Questa malattia mentale mi ha preparato al peggio della vita. Mi ha insegnato che puoi perdere più della vista, dell’udito o della funzione degli organi. Puoi perdere tutto te stesso. Puoi diventare un morto anche nella vita reale.”

Con chi puoi parlarne?

“La maggior parte delle persone non vuole parlare di malattie mentali. Amici e colleghi cercano di confortarmi, ma non possono. Non hanno le abilità necessarie.

Quante persone hanno visto una persona cara trasformarsi in una specie di mostro che vuole ucciderli? Le uniche persone che capiscono veramente sono quelle che hanno vissuto la stessa cosa. Che ci crediate o no, ho alcuni amici che si sono occupati della stessa strana merda. Una specie di gruppo di supporto libero. Sono gli unici con cui posso condividere i miei non sentimenti.

Nemmeno il mio partner comprende davvero la mia situazione al cento per cento. Lui vuole, ma non può. E non mi aspetto che lo faccia.

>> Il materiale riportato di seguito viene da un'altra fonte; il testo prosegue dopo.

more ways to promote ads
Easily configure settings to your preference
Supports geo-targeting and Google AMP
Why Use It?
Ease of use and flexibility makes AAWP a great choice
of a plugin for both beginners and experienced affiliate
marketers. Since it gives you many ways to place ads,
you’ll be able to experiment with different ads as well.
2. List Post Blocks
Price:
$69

Ci sono buone notizie, però. Ciò che resta della nostra famiglia si sente più forte ora. Siamo tutti sopravvissuti a questa cosa insieme. Comprendiamo ciò che l’altro ha attraversato. Stiamo appena iniziando a rendercene conto e possiamo parlare delle nostre emozioni. È come se una specie di maledizione fosse stata annullata.

Non mi mancherà mai mia madre, e sono felice che sia morta. Siamo tutti contenti. Aveva sofferto per decenni e abbiamo sofferto con lei. Ora, abbiamo avuto il nostro lieto fine. Per una volta, sembra che la nostra famiglia abbia un futuro insieme.”